WATCH: Giant Gas Wave Twice the Size of Milky Way Spotted Surging Through Perseus Galaxy Cluster
It started as a relatively harmless event when a small galaxy cluster passed by the Perseus cluster billions of years ago, according to a report from Atlas Obscura. The action of this smaller cluster bumped into Perseus -- one of the most massive known objects in the entire universe -- creating a gigantic wave of hot gas rolling out. This tsunami extends 200 light-years wide, roughly twice the size of the Milky Way galaxy.
Galaxy clusters are the largest gravitational structures in the universe, and the Perseus cluster stretches 11 million light-years across.
"Perseus is one of the most massive nearby clusters and the brightest one in X-rays, so Chandra data provide us with unparalleled detail," lead scientist Stephen Walker at NASA's Goddard Space Flight Center in Greenbelt, Maryland, said in a statement. "The wave we've identified is associated with the flyby of a smaller cluster, which shows that the merger activity that produced these giant structures is still ongoing."
NASA revealed that they were able to detect the wave by combining data from their Chandra X-ray Observatory with radio information and computer simulations.
One particular simulation seemed to explain the concave feature -- dubbed the "bay" -- in Persues cluster's central galaxy NGC 1275. In this simulation, the gas in a cluster resembling Perseus were divided into two components: a central region 54 million degrees Fahreheit (30 million Celsius) and a zone around it where the gas was three times as hot.
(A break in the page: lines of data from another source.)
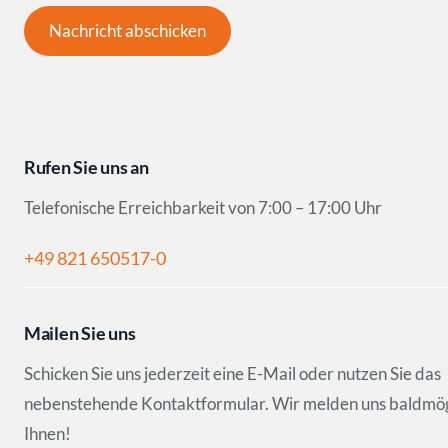
Nachricht abschicken
Rufen Sie uns an
Telefonische Erreichbarkeit von 7:00 – 17:00 Uhr
+49 821 650517-0
Mailen Sie uns
Schicken Sie uns jederzeit eine E-Mail oder nutzen Sie das
nebenstehende Kontaktformular. Wir melden uns baldmögl
Ihnen!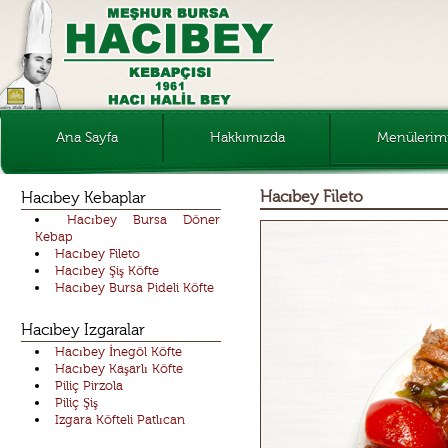
Ana Sayfa
Hakkımızda
Menülerim
Kebaplar
Hacıbey Fileto
Hacıbey Kebaplar
Hacıbey Bursa Döner
Izgaralar
Kebap
Hacıbey Fileto
Hacıbey Şiş Köfte
Salatalar
Hacıbey Bursa Pideli Köfte
Tatlılar
Hacıbey Izgaralar
Hacıbey İnegöl Köfte
Hacıbey Kaşarlı Köfte
Piliç Pirzola
Piliç Şiş
Izgara Köfteli Patlıcan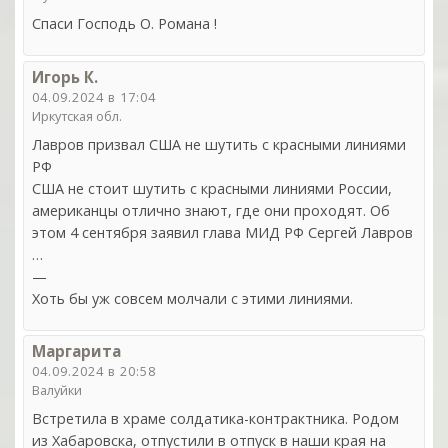
Спаси Господь О. Романа !
Игорь К.
04.09.2024 в 17:04
Иркутская обл.
Лавров призвал США не шутить с красными линиями
РФ
США не стоит шутить с красными линиями России,
американцы отлично знают, где они проходят. Об
этом 4 сентября заявил глава МИД РФ Сергей Лавров
…
—
Хоть бы уж совсем молчали с этими линиями.
Маргарита
04.09.2024 в 20:58
Валуйки
Встретила в храме солдатика-контрактника. Родом
из Хабаровска, отпустили в отпуск в наши края на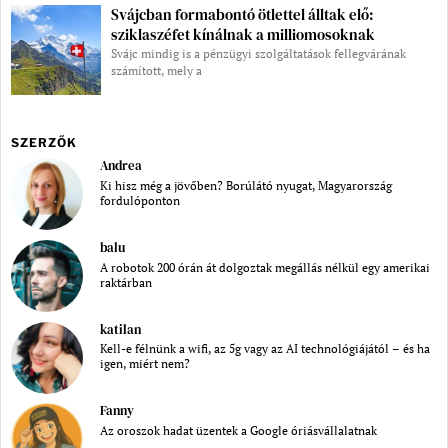
Svájcban formabontó ötlettel álltak elő:
sziklaszéfet kínálnak a milliomosoknak
Svájc mindig is a pénzügyi szolgáltatások fellegvárának
számított, mely a
SZERZŐK
Andrea
Ki hisz még a jövőben? Borúlátó nyugat, Magyarország
fordulóponton
balu
A robotok 200 órán át dolgoztak megállás nélkül egy amerikai
raktárban
katilan
Kell-e félnünk a wifi, az 5g vagy az AI technológiájától – és ha
igen, miért nem?
Fanny
Az oroszok hadat üzentek a Google óriásvállalatnak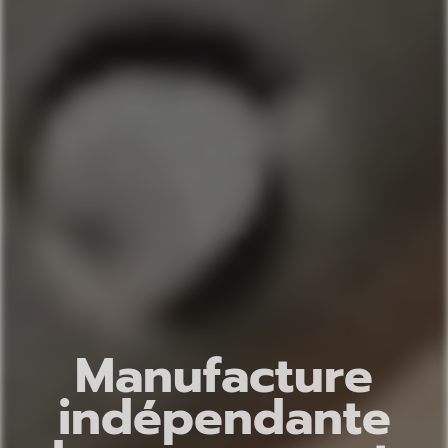
M
a
n
u
f
a
c
t
u
r
e
i
n
d
é
p
e
n
d
a
n
t
e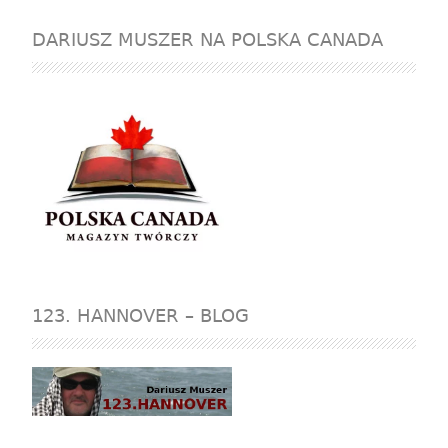
DARIUSZ MUSZER NA POLSKA CANADA
123. HANNOVER – BLOG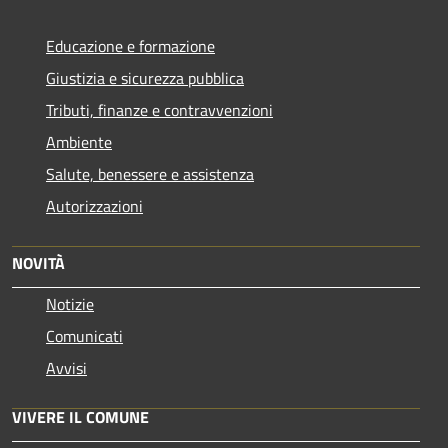
Educazione e formazione
Giustizia e sicurezza pubblica
Tributi, finanze e contravvenzioni
Ambiente
Salute, benessere e assistenza
Autorizzazioni
NOVITÀ
Notizie
Comunicati
Avvisi
VIVERE IL COMUNE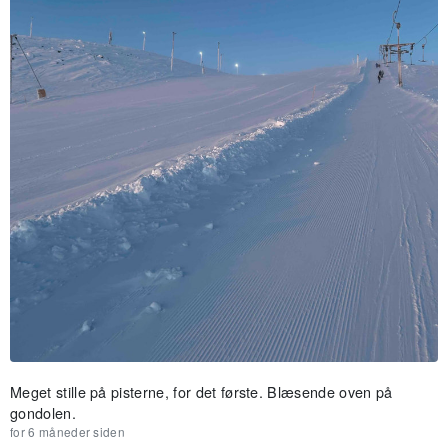
Meget stille på pisterne, for det første. Blæsende oven på
gondolen.
for 6 måneder siden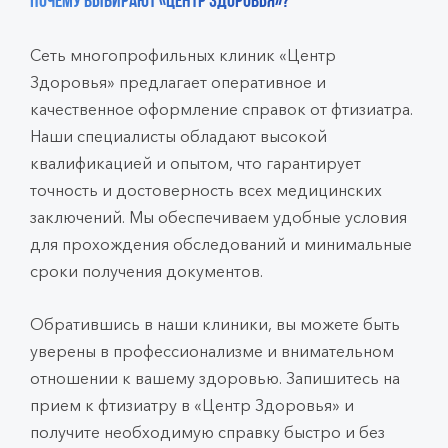
Почему выбирают «Центр Здоровья»?
Сеть многопрофильных клиник «Центр
Здоровья» предлагает оперативное и
качественное оформление справок от фтизиатра.
Наши специалисты обладают высокой
квалификацией и опытом, что гарантирует
точность и достоверность всех медицинских
заключений. Мы обеспечиваем удобные условия
для прохождения обследований и минимальные
сроки получения документов.
Обратившись в наши клиники, вы можете быть
уверены в профессионализме и внимательном
отношении к вашему здоровью. Запишитесь на
прием к фтизиатру в «Центр Здоровья» и
получите необходимую справку быстро и без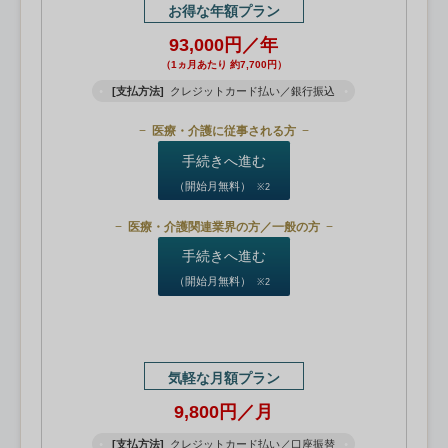
お得な年額プラン
93,000円／年
（1ヵ月あたり 約7,700円）
[支払方法]
クレジットカード払い／銀行振込
医療・介護に従事される方
手続きへ進む
（開始月無料）
※2
医療・介護関連業界の方／一般の方
手続きへ進む
（開始月無料）
※2
気軽な月額プラン
9,800円／月
[支払方法]
クレジットカード払い／口座振替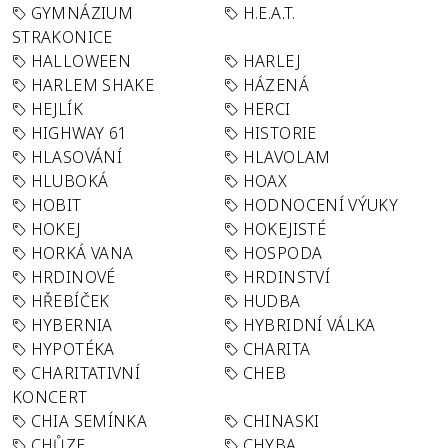
GYMNÁZIUM
H.E.A.T.
STRAKONICE
HALLOWEEN
HARLEJ
HARLEM SHAKE
HÁZENÁ
HEJLÍK
HERCI
HIGHWAY 61
HISTORIE
HLASOVÁNÍ
HLAVOLAM
HLUBOKÁ
HOAX
HOBIT
HODNOCENÍ VÝUKY
HOKEJ
HOKEJISTÉ
HORKÁ VANA
HOSPODA
HRDINOVÉ
HRDINSTVÍ
HŘEBÍČEK
HUDBA
HYBERNIA
HYBRIDNÍ VÁLKA
HYPOTÉKA
CHARITA
CHARITATIVNÍ
CHEB
KONCERT
CHIA SEMÍNKA
CHINASKI
CHŮZE
CHYBA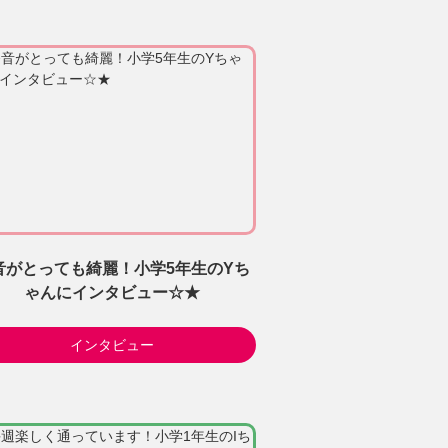
音がとっても綺麗！小学5年生のYち
ゃんにインタビュー☆★
インタビュー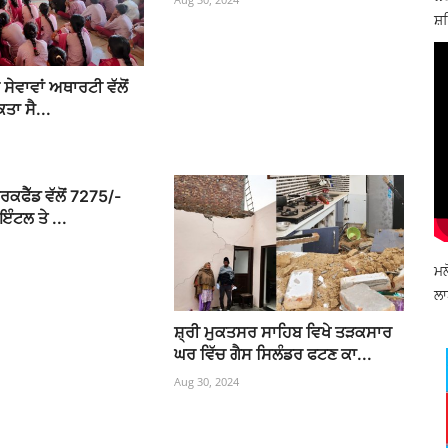
ਸ਼ਹ
 ਸੇਵਾਵਾਂ ਅਥਾਰਟੀ ਵੱਲੋਂ
ਕਤਾ ਸੈ...
ਾਰਕਫੈੱਡ ਵੱਲੋਂ 7275/-
ਇੰਟਲ ਤੇ ...
ਮਲ
ਲਾ
ਸ਼੍ਰੀ ਮੁਕਤਸਰ ਸਾਹਿਬ ਵਿਖੇ ਤੜਕਸਾਰ
ਘਰ ਵਿੱਚ ਗੈਸ ਸਿਲੰਡਰ ਫਟਣ ਕਾ...
Aug 30, 2024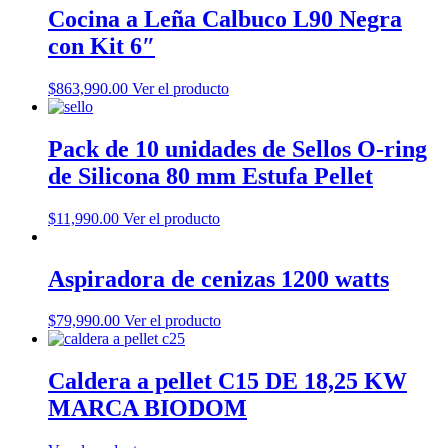
Cocina a Leña Calbuco L90 Negra
con Kit 6″
$
863,990.00
Ver el producto
Pack de 10 unidades de Sellos O-ring
de Silicona 80 mm Estufa Pellet
$
11,990.00
Ver el producto
Aspiradora de cenizas 1200 watts
$
79,990.00
Ver el producto
Caldera a pellet C15 DE 18,25 KW
MARCA BIODOM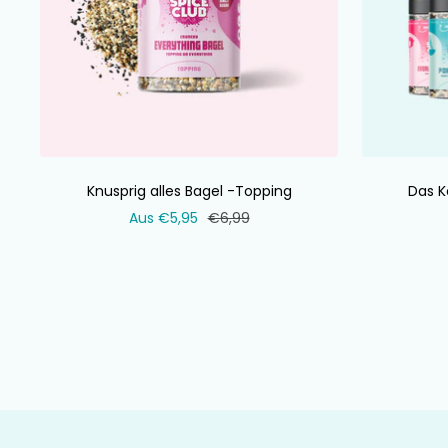
Knusprig alles Bagel -Topping
Das K
Verkaufspreis
Normaler
Aus €5,95
€6,99
Preis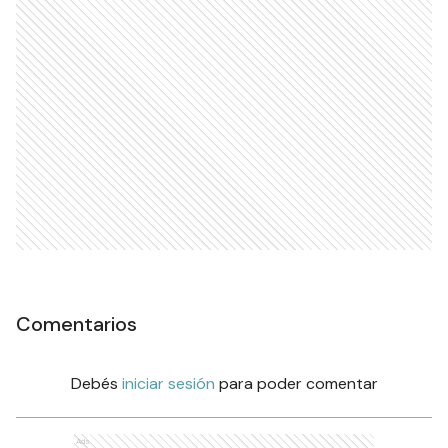
Comentarios
Debés
iniciar sesión
para poder comentar
Ads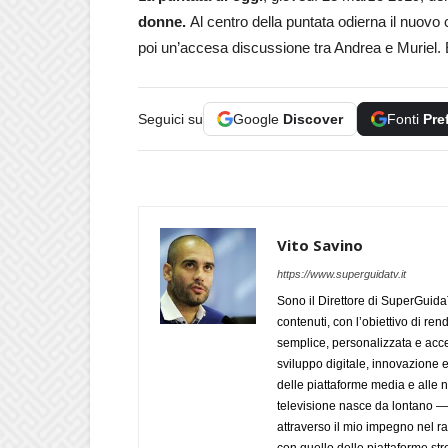
donne.
Al centro della puntata odierna il nuovo
poi un’accesa discussione tra Andrea e Muriel. E
Seguici su
Google
Discover
Fonti
Pre
Vito Savino
https://www.superguidatv.it
Sono il Direttore di SuperGuid
contenuti, con l’obiettivo di ren
semplice, personalizzata e acces
sviluppo digitale, innovazione e
delle piattaforme media e alle
televisione nasce da lontano 
attraverso il mio impegno nel r
con quello delle piattaforme str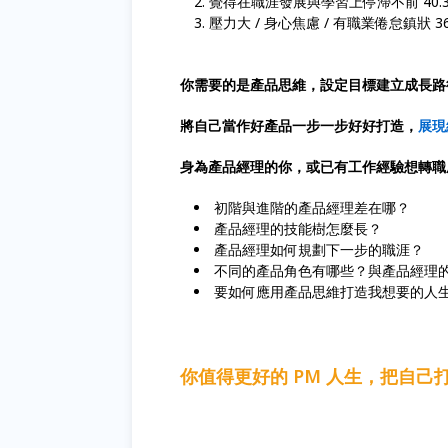
覺得在職涯發展與學習上停滯不前 40.3
壓力大 / 身心焦慮 / 有職業倦怠鎮狀 36
你需要的是產品思維，設定目標建立成長路
將自己當作好產品一步一步好好打造，
展現
身為產品經理的你，或已有工作經驗想轉職
初階與進階的產品經理差在哪？
產品經理的技能樹怎麼長？
產品經理如何規劃下一步的職涯？
不同的產品角色有哪些？與產品經理
要如何應用產品思維打造我想要的人
你值得更好的 PM 人生，把自己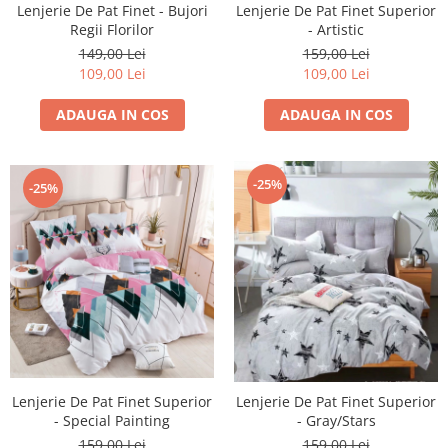
Lenjerie De Pat Finet - Bujori
Lenjerie De Pat Finet Superior
Regii Florilor
- Artistic
149,00 Lei
159,00 Lei
109,00 Lei
109,00 Lei
ADAUGA IN COS
ADAUGA IN COS
-25%
-25%
Lenjerie De Pat Finet Superior
Lenjerie De Pat Finet Superior
- Special Painting
- Gray/Stars
159,00 Lei
159,00 Lei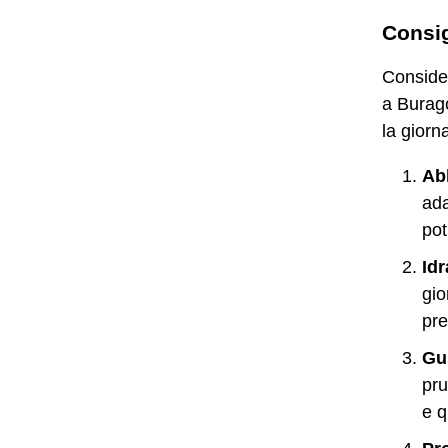
Consig
Consider
a Burago
la giorn
Ab
ada
pot
Idr
gio
pre
Gu
pru
e q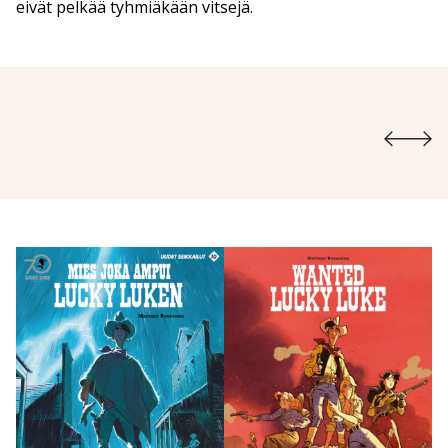
eivät pelkää tyhmiäkään vitsejä.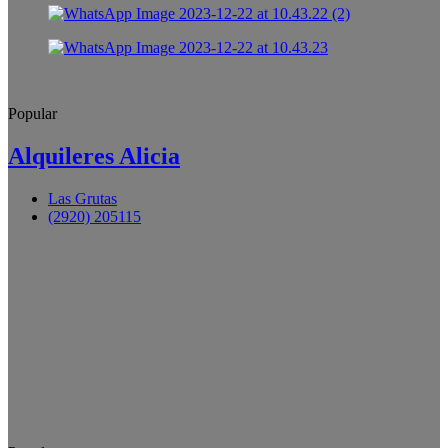
Popular
Alquileres Alicia
Las Grutas
(2920) 205115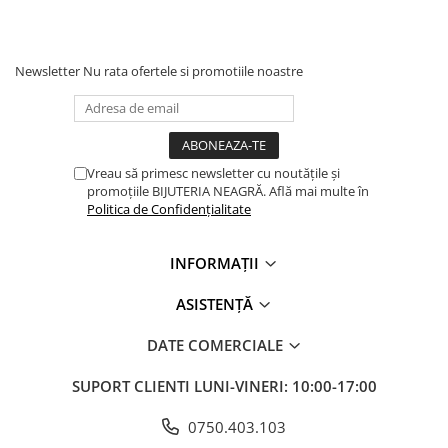
Newsletter
Nu rata ofertele si promotiile noastre
Vreau să primesc newsletter cu noutățile și
promoțiile BIJUTERIA NEAGRĂ. Află mai multe în
Politica de Confidențialitate
INFORMAȚII
ASISTENȚĂ
DATE COMERCIALE
SUPORT CLIENTI
LUNI-VINERI: 10:00-17:00
0750.403.103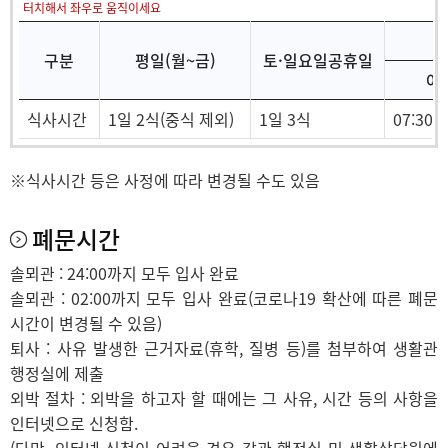
터치해서 좌우로 움직이세요
구분
평일(월~금)
토·일요일공휴일
아
식사시간
1일 2식(중식 제외)
1일 3식
07:30~
※식사시간 등은 사정에 따라 변경될 수도 있음
폐문시간
솔뫼관 : 24:00까지 모두 입사 완료
솔뫼관 : 02:00까지 모두 입사 완료(코로나19 확산에 따른 폐문
시간이 변경될 수 있음)
퇴사 : 사유 발생한 근거자료(휴학, 질병 등)를 첨부하여 생활관
행정실에 제출
외박 절차 : 외박을 하고자 할 때에는 그 사유, 시간 등의 사항을
인터넷으로 신청함.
A smaller cluster grazed this cluster.
This slight bump formed "a gravitational disturbance that churns the gas like cream stirred into coffee, creating an expanding spiral of cold gas." Now, 2.5 billion years later, the gas has risen 500,000 light-years from the center and the waves surge at the periphery for hundreds of millions of years.
The findings about the giant gas on Persues cluster were published in the journal Monthly Notices of the Royal Astronomical Society.